Все осталось по-прежнему, или нет, гораздо хуже, потому что я здесь, в этом чужом доме, а мою мечту о свободе развеял дым. Мне некого винить: я сама, во всей своей неприкрытой неполноценности, – вот враг, с которым нужно долго и упорно бороться. Но где и как? В тихой ли юдоли самопознания или в открытом море жизненных бурь?
Теперь я, конечно, не помню, так ли, как я пишу сейчас, я формулировала тогда эти вопросы. Но смысл их был таков. И я не имела на них ответа.

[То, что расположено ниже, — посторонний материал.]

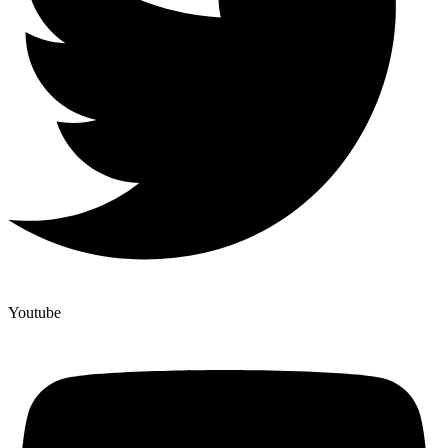
Youtube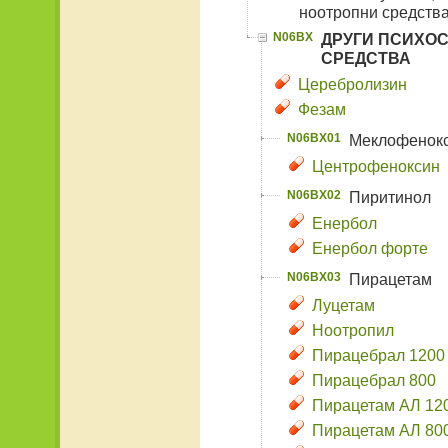
ноотропни средств
N06BX
ДРУГИ ПСИХО
СРЕДСТВА
Церебролизин
Фезам
N06BX01
Меклофенок
Центрофеноксин
N06BX02
Пиритинол
Енербол
Енербол форте
N06BX03
Пирацетам
Луцетам
Ноотропил
Пирацебрал 1200
Пирацебрал 800
Пирацетам АЛ 12
Пирацетам АЛ 80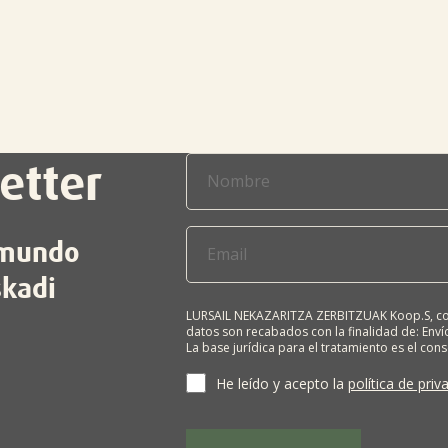
etter
l mundo
skadi
LURSAIL NEKAZARITZA ZERBITZUAK Koop.S, com
datos son recabados con la finalidad de: Envío
La base jurídica para el tratamiento es el con
terceros salvo obligación legal. Cualquier pers
supresión, limitación del tratamiento, oposic
He leído y acepto la
política de priv
personales, escribiéndonos a la dirección de
BIZKAIA, indicando el derecho que desea ejerc
Puede obtener información adicional en nues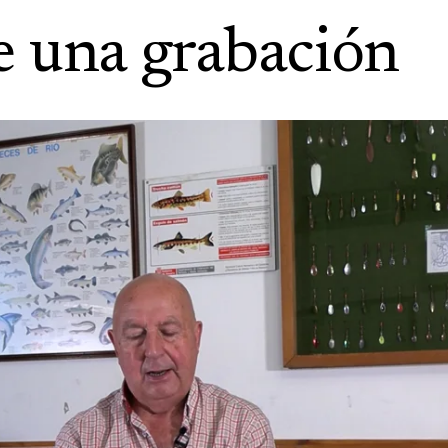
e una grabación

А пока вернемся в тихое пристанище дяди. Моя мама, как я уже говорила вам, была очень энергичная и неглупая женщина. Она отлично понимала преходящий характер своей победы. Поэтому, не дав никому подчеркнуть ее, она на второй же день развернула передо мной свои новые планы. Я не поеду в Мариуполь. Мариупольская полиция, конечно, уже обо всем осведомлена, и из мариупольской гимназии я, вероятно, уже исключена. Мать поедет в Мариуполь одна, возьмет мои бумаги за пять классов гимназии и привезет их мне в Таганрог. В Таганроге я поселюсь у наших родственников, где уже живет моя ровесница и двоюродная сестра Сарра. Там я буду держать экзамены за шесть классов экстерном. После этого мы с сестрой вместе поедем в Екатеринослав, куда в это время по семейным обстоятельствам уже переехали Саррина мама и сестры. Я буду жить у них. Там же окончу гимназию – остался ведь всего один год, – а потом я могу учиться всему, чему я сама захочу.

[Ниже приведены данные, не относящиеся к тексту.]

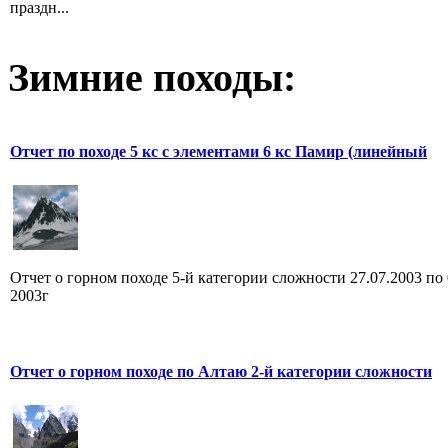
праздн...
Зимние походы:
Отчет по походе 5 кс c элементами 6 кс Памир (линейный
Отчет о горном походе 5-й категории сложности 27.07.2003 по 
2003г
Отчет о горном походе по Алтаю 2-й категории сложности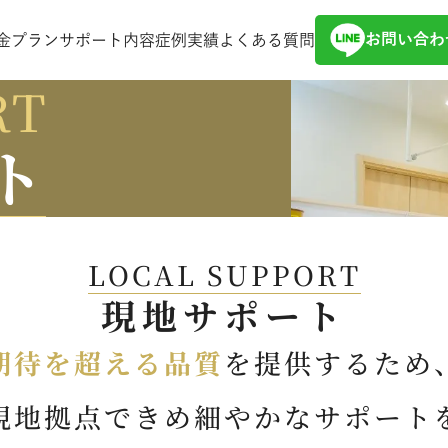
お問い合わ
金プラン
サポート内容
症例実績
よくある質問
RT
ト
LOCAL SUPPORT
現地サポート
期待を超える品質
を提供するため
現地拠点できめ細やかなサポート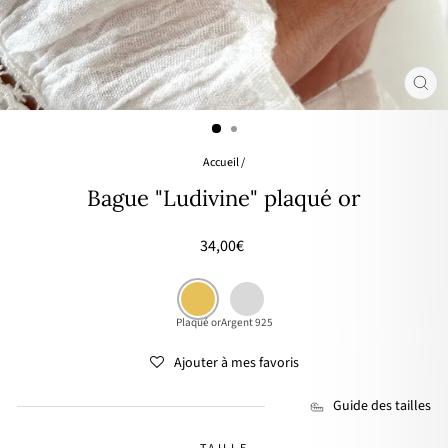
FER
(ES
Accueil
/
Bague "Ludivine" plaqué or
Prix
34,00€
régulier
Plaqué or
Argent 925
Ajouter à mes favoris
Guide des tailles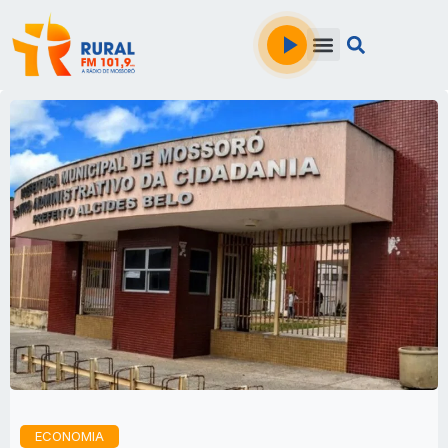
ECONOMIA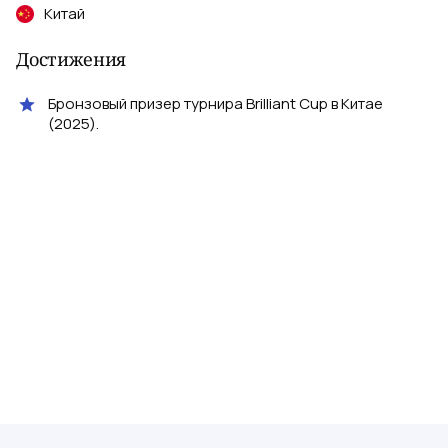
Китай
Достижения
Бронзовый призер турнира Brilliant Cup в Китае
(2025).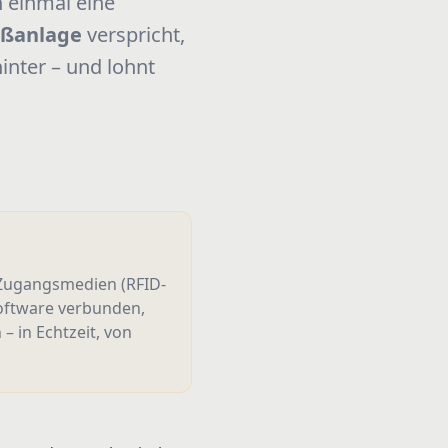
n einmal eine
ießanlage
verspricht,
inter – und lohnt
 Zugangsmedien (RFID-
Software verbunden,
 in Echtzeit, von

При последних словах мама и тетки не улыбались, но это – и я отлично поняла его – было намеком на мое желание научиться ремеслу. Если захочешь, пожалуйста! Таким образом я получила относительную свободу, а с другой стороны я отдавалась под постоянное наблюдение любящего и недреманного ока родных.
Мама не без гордости посмотрела на родственников: “Неплохо придумано?” Придумано было действительно неплохо. Еще в Мариуполе я знала, что в Таганроге под руководством Ростовского Комитета РСДРП и Южно-Русской группы учащихся была довольно сильная организация. Моя сестра Сарра была постоянным членом всех ученических кружков и имела много друзей. А мой мариупольский друг Ваня Л., недавно исключенный из гимназии, жил в Таганроге и готовился окончить там среднюю школу экстерном.
Недурная компания, не правда ли? Но могла ли моя бедная мама все это знать! Как не могла она знать и того, что Екатеринослав, где я должна была, по этому плану, заканчивать школу, пользовался заслуженной репутацией революционного рабочего центра не юге России. Жить и учиться в Екатеринославе, смела ли я об этом мечтать!
Я была благодарна маме за ее блестящие идеи. Мы обе повеселели. Но борьба есть борьба, друзья мои! Несмотря на свою неполноценность, я уже умела молчать. И ничем не выдавая себя, я через три дня уехала в Таганрог.
Пушкин – Правда
1960
[1] В своих воспоминаниях, в очерке “Мой первый арест”, Р.М. подробно рассказывает о том, как он был арестован со своим товарищем Б., который вез технику для организации первой подпольной типографии в Донбассе.
[2] Цитировано по подлинной рукописи, написанной Р.О. Губергриц в 1933 г.